Agassi was on a roll, and having won three slams prior to his return, he was now picking them up with carefree abandon, winning his eighth and final major at the Australian Open in 2003 aged 32.
Having fallen out of love with the sport, Agassi ended up playing until the ripe old age of 36, bowing out at the 2006 US Open.
In the space of a decade he had gone from the sport's lost soul to one of its finest ever players.
1. Monica Seles
To give a sense of just how good Monica Seles was in her teenage years, put it this way: no-one before or since has been so dominant at such a young age.
Between the age of 16 and 19 Seles was pretty much unbeatable, winning eight major titles and holding the top ranking for more than 100 weeks. Even Steffi Graf admitted that when Seles was on song, there was little anyone could do to stop her.
Playing with two hands on both wings and grunting loudly as she thundered away winner after winner, Seles was a phenomenon and unlike anything the sport had seen before. At the rate she was going, Seles was on course to be the greatest player in the history of tennis.
But on April 30 1993 a 19-year-old Seles suffered a tragedy from which she would never fully recover. Playing against Magdalena Maleeva in Hamburg, Seles was stabbed in the back at a change of ends by a deranged Graf fan - an unemployed 38-year-old German named Gunter Parche wielding a serrated knife.

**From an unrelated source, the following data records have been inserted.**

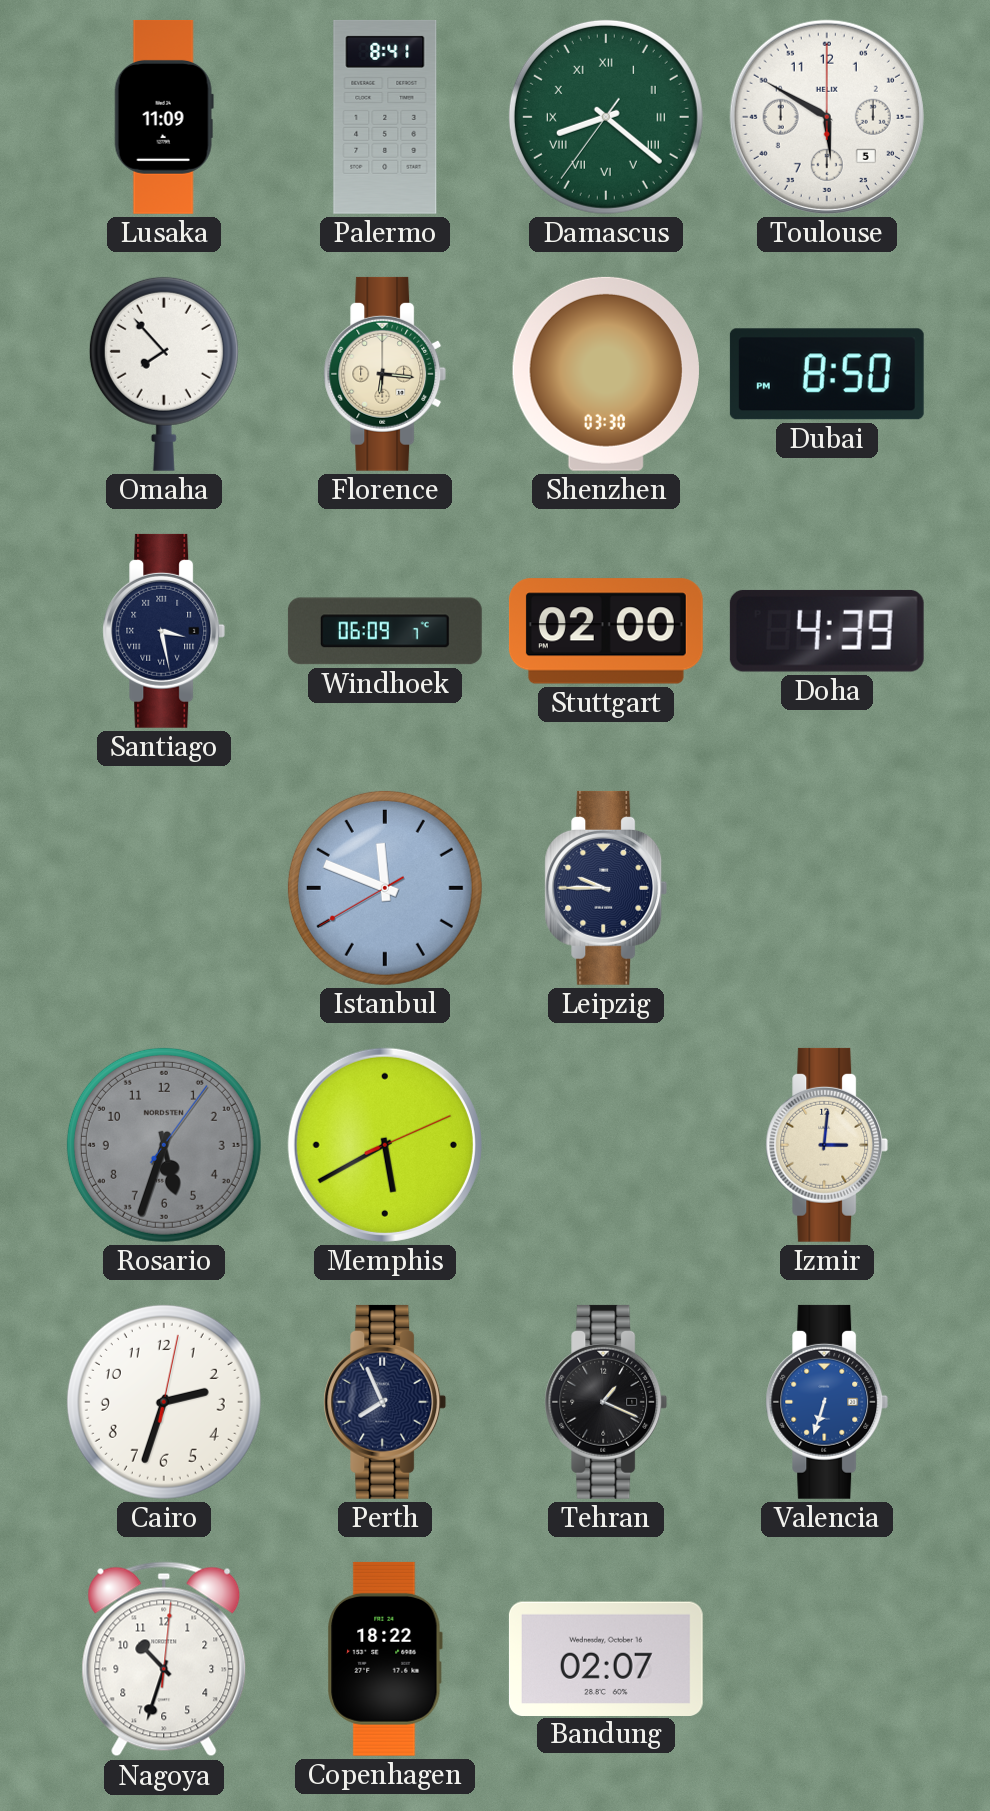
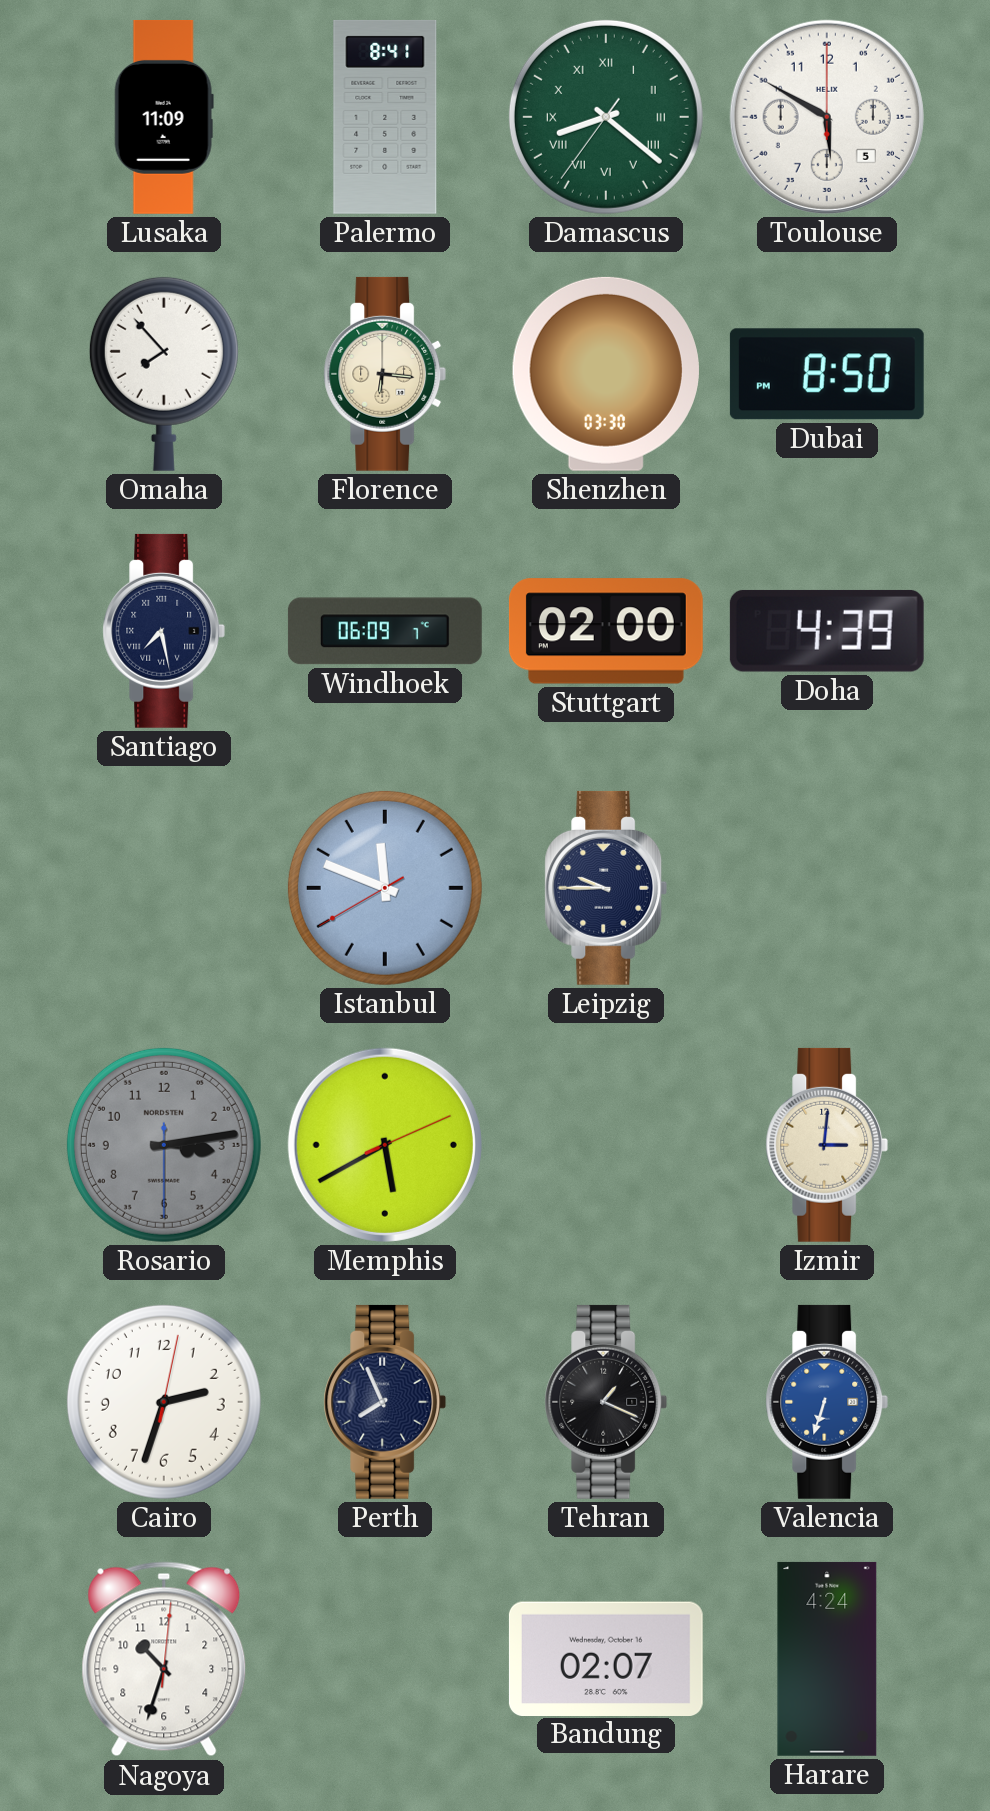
Santiago: 3:28 -> 7:28
Rosario: 5:33 -> 3:13
Copenhagen: 18:22 -> none
Harare: none -> 4:24
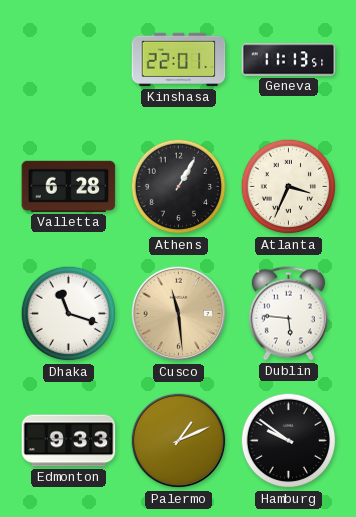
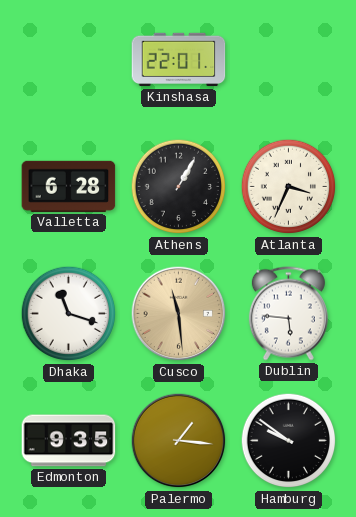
Geneva: 11:13 -> none
Edmonton: 9:33 -> 9:35
Palermo: 1:11 -> 1:16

Thankfully the blade missed Seles's vital organs, but while the physical wounds healed, the psychological ones did not. Seles never fully recovered, but managed to return to the tennis court after 27 months away in August 1995, and miraculously win one last grand slam at the 1996 Australian Open.
Seles's courage to return to the court was remarkable, especially as her father was diagnosed with terminal cancer in the middle of her two years away from the sport. Added to that, she was dismayed by the laughably lenient two-year suspended sentence given to the man who had attacked her, and was treated shabbily by her peers who voted down a proposal to let Seles keep her number-one ranking during her recuperation.
Seles was never the same player, or person, again but the bravery to come back at all was staggering, and to claim another major title was a testament to her talent and ferocious will to win.